Jean-René Mourot : piano
Bruno Tocanne : batterie
Les chroniques de l’imaginaire du pianiste Jean-René Mourot
et du batteur Bruno Tocanne sont comme des trésors rapportés de plongées
profondes. Des petits coffres faits de bois précieux patinés et de métaux
rugueux qui renferment, pêle-mêle, des sensations, ces souvenirs intangibles,
des matières brutes sculptées par le temps, et quelques images musicales
d’instants partagés.
On peut les imaginer, ces deux musiciens, physiquement
installés dans un studio, et la tête à des lieues. Là où l’on s’accepte, où
rien n’entrave l’échange. La formule piano/batterie, outre qu’elle ne soit pas
noyée de références, est une configuration intéressante car elle permet au
pianiste toutes les échappées, la batterie ne pouvant dresser d’obstacles à ses
explorations mélodiques et harmoniques. De fait le piano est libre, et de cette
liberté nait des élans lyriques et sensuels que la batterie peut soutenir,
souligner, propulser, attendrir, bousculer ou apaiser. Mieux encore, elle les
anticipe, les suggère. Il y a une sorte d’évidence d’ailleurs dans la manière qu’ont
les deux musiciens de communiquer, de donner vie à des pièces travaillées à
chaud en conjuguant la sophistication des développements et la simplicité de
lecture.
La musique du duo est un chant. Souvent, elle part d’une
esquisse autour de laquelle les jeux coagulent, se renforcent et se densifient.
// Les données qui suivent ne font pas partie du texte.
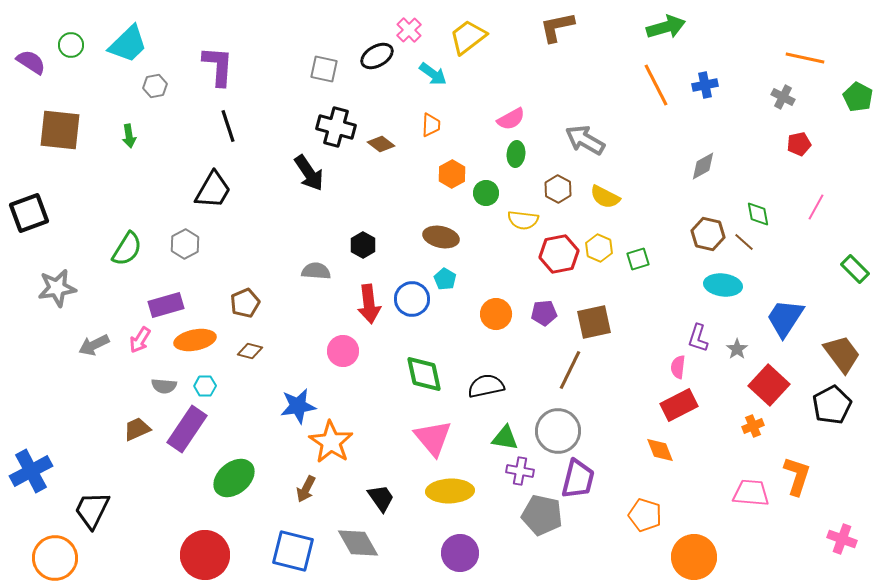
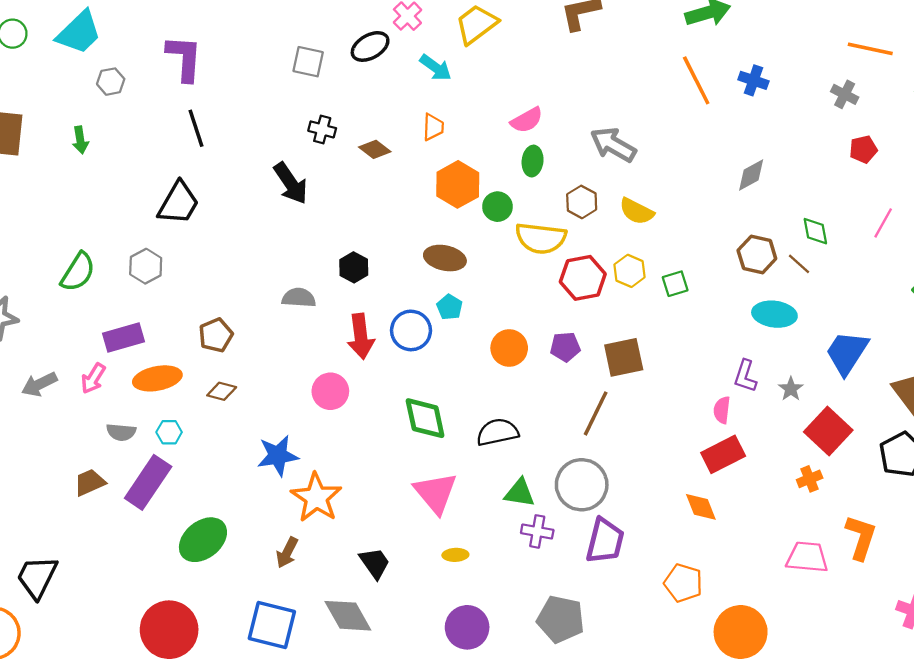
blue cross: (705, 85) -> (753, 80), turned 30
black cross: (336, 127) -> (322, 129), size x0.6
orange hexagon: (452, 174) -> (458, 184), size x1.4
yellow semicircle: (523, 220) -> (541, 238), size x1.4
yellow ellipse: (450, 491) -> (455, 555), size x0.5
gray pentagon: (542, 515) -> (561, 619), moved

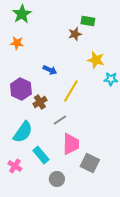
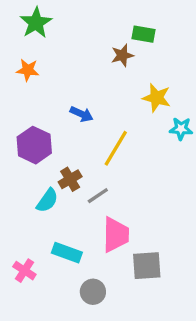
brown cross: (40, 102) -> (70, 179), moved
cyan semicircle: (23, 132) -> (47, 200), moved, size x0.7
cyan rectangle: (41, 155) -> (67, 253), turned -30
gray square: (90, 163) -> (147, 266), turned -30

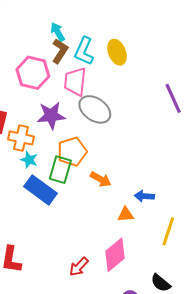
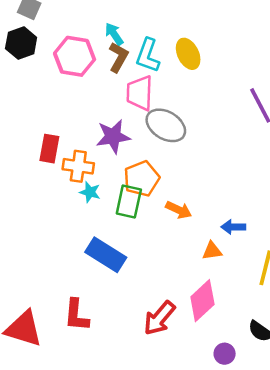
pink hexagon: (33, 73) -> (75, 56), moved
blue rectangle: (40, 190) -> (106, 255), moved
red arrow: (79, 267) -> (159, 318), size x1.4

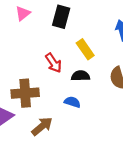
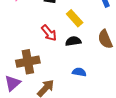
blue semicircle: (72, 102) -> (79, 72), moved

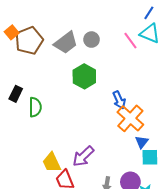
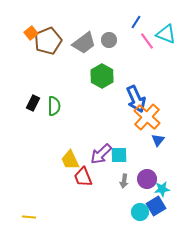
blue line: (149, 13) -> (136, 22), moved
black rectangle: (16, 94) -> (33, 103), moved
blue arrow: (119, 100) -> (136, 99), size x1.5
cyan square: (150, 157) -> (119, 155), moved

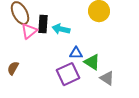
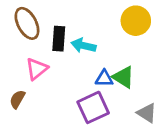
pink triangle: (29, 31) -> (37, 69), moved
green triangle: (92, 62) -> (123, 77), moved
Les explorations ne semblent pas rencontrer d’obstacles et s’épanouissent avec
une égale élégance dans l’épure et la prodigalité. Qu’ils soient contenus dans
un minimalisme porté à bout de bras ou se dispersent à la poursuite de lignes
de fuite multiples, les échangent demeurent marqués par une profonde musicalité
projetée horizontalement, par opposition aux tâtonnements et à la recherche d’évènements
qui constituent souvent dans la musique improvisée une autre forme de beauté.
Cette façon de concevoir l’impromptu, qui requiert pour les
musiciens beaucoup d’attention et de minutie, confère à l’écoute les bienfaits
cumulés du lyrisme et de l’inopiné. Le pianiste et le batteur subjuguent par
leur capacité à faire usage de leurs moyens sans éroder la spontanéité des
flux. Dans un dialogue constant, le piano délivre une quantité pléthorique de
phrases et de mouvements harmoniques tandis que de la batterie émanent des
rythmes foisonnants et poétiques. Avec assurance, délicatesse, goût et humilité,
Jean-René Mourot et Bruno Tocanne nous offrent huit pièces aussi belles que
touchantes. Ce très beau disque paraît sur l’excellent label Momentanea.